L’extrême droite, ou l’extrémité du libéralisme

Le libéralisme dispose de plusieurs moyens pour faire oublier les rapports de force socio-économiques sur lesquels il se fonde, l’inégalité des classes sociales et l’antagonisme qui en résulte. Afin de cacher la distinction fondamentale et concrète entre riches et pauvres, il invente d’autres distinctions plus ou moins abstraites et désincarnées, qu’il emprunte à d’autres domaines, grâce aux bienfaits de la libre circulation des préjugés. En cela, l’extrême droite constitue une extrémité du libéralisme qu’il lui est loisible d’utiliser ou de rejeter, une alternative qui n’a rien d’une altérité, une mue possible du caméléon libéral.

Traditionnellement, la question religieuse et nationale sert de cache-sexe à la question sociale et économique pour les partis qui défendent l’ordre établi en la matière : en France, les juifs et les protestants du XIXe siècle sont devenus les Roms et les musulmans au XXIe siècle. Le cas des Roms est revenu dans l’actualité récemment ; pourtant, ceux qui, à en croire les doctrinaires du Figaro, feront basculer les élections municipales de 2014, ne représentent en réalité que 20 000 personnes, réparties principalement dans des zones défavorisées où l’on ne vote guère UMP, telles que la Seine-Saint-Denis…

De « gauche » à « droite » (comme si ces termes avaient un sens dès lors qu’on s’enferme dans le cercle du libéralisme), on entend jour après jour les chantres du libéralisme, Manuel Copé et Jean-François Valls, faire passer pour des privilégiés des individus qui n’ont ni logement fixe, ni travail fixe, ni aides économiques ; des immigrants contraints de migrer y compris dans le pays d’accueil, d’une zone à une autre en fonction des enjeux locaux, faute de politique globale et cohérente au sommet du pouvoir. Comme autrefois avec les juifs, on fait passer leur émigration forcée – suite aux discriminations voire à des opérations de « nettoyage » dont ils ont été victimes dans leur pays d’origine – et leur nomadisme pour un choix de vie. On invente une « question rom » comme on faisait d’une « question juive » ; on impose une identité fantasmée à un groupe dont on brouille les différences ethniques, sociales, économiques, pour les constituer en une pseudo-communauté d’autant plus facile à attaquer qu’elle ne vote pas !

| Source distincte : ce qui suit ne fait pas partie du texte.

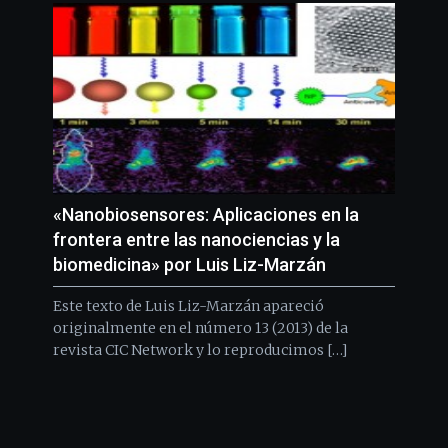
«Nanobiosensores: Aplicaciones en la
frontera entre las nanociencias y la
biomedicina» por Luis Liz-Marzán
Este texto de Luis Liz-Marzán apareció
originalmente en el número 13 (2013) de la
revista CIC Network y lo reproducimos […]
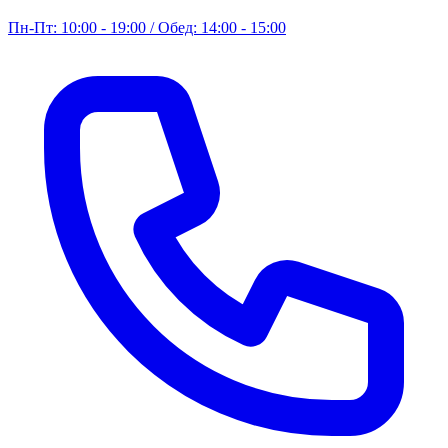
Пн-Пт: 10:00 - 19:00 / Обед: 14:00 - 15:00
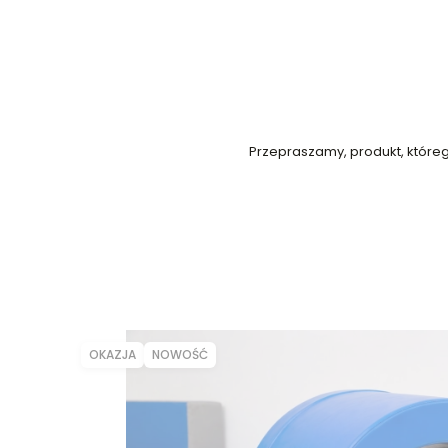
Przepraszamy, produkt, którego
OKAZJA
NOWOŚĆ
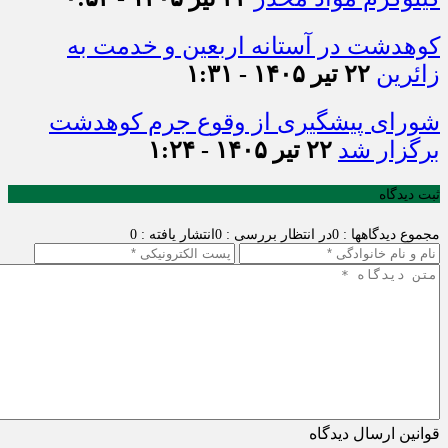
کوهدشت در آستانه اربعین و خدمت‌ به
زائرین
۲۲ تیر ۱۴۰۵ - ۱:۳۱
شورای پیشگیری از وقوع جرم کوهدشت
برگزار شد
۲۲ تیر ۱۴۰۵ - ۱:۲۴
ثبت دیدگاه
مجموع دیدگاهها : 0
در انتظار بررسی : 0
انتشار یافته : 0
قوانین ارسال دیدگاه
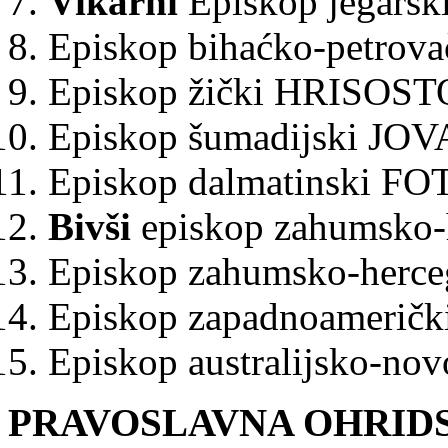
Vikarni
Episkop jegarsk
Episkop bihaćko-petrov
Episkop žički HRISOSTO
Episkop šumadijski JOV
Episkop dalmatinski FOT
Bivši
episkop zahumsko-h
Episkop zahumsko-herc
Episkop zapadnoameričk
Episkop australijsko-nov
PRAVOSLAVNA OHRIDS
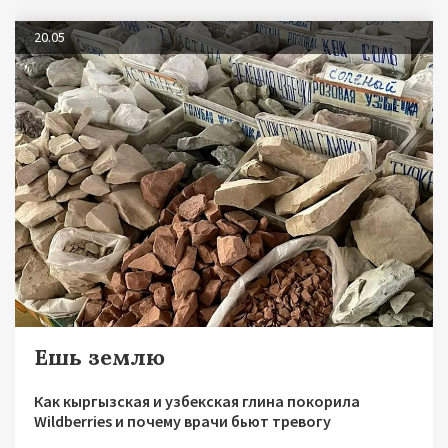
20.05
Ешь землю
Как кыргызская и узбекская глина покорила
Wildberries и почему врачи бьют тревогу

Mais le mal n’est pas seulement français, n’est pas national, il est libéral : c’est pourquoi l’extrême droite fait son jeu en exigeant la conversion à ce qu’on pourrait appeler un national-libéralisme. A l’échelle européenne, en effet, les libéraux ont le front de réintroduire, sous couleur de défendre l’« orthodoxie » économique, des distinctions crypto-racistes : l’expression « pays du Sud » par oppositions aux « vertueux pays du Nord » fait florès jusque dans les bouches des ministres allemands, avec une bonne conscience déroutante pour un pays qui, il y a encore dix ans, semblait traumatisé par son passé et moins enclin à en ressusciter le spectre.

En tout cela, l’extrême droite se conduit en allié du libéralisme ; les mouvements d’extrême droite ne semblent du reste guère poser problème aux libéraux à l’échelle européenne, à en juger par l’indulgence accordée à la Hongrie (le chef du parti Jobbik déclarait récemment : « le temps est venu pour un Ku Klux Klan hongrois »[i]…), aux mouvances racistes du nord de l’Italie ou des Pays-Bas, et en particulier au parti néo-nazi d’Aube dorée en Grèce, manifestement moins dangereux pour le pouvoir libéral qu’un mouvement comme le parti de gauche Syriza, lequel risquerait de dévoiler le véritable moteur des inégalités dans la société. Il a fallu attendre le meurtre d’un militant antifasciste pour que l’on prenne conscience de la menace et qu’on ose briser le silence entourant cette mafia politique. Ainsi les technocrates zélés de Bruxelles, dont M. Barroso est un des agents actifs, passent-ils plus de temps à exiger de la Grèce (ou de la France !) des coupes dans les dépenses publiques et des réductions massives d’impôts, qu’à protéger le pays contre l’extrémisme qui prospère sur la ruine de leur politique.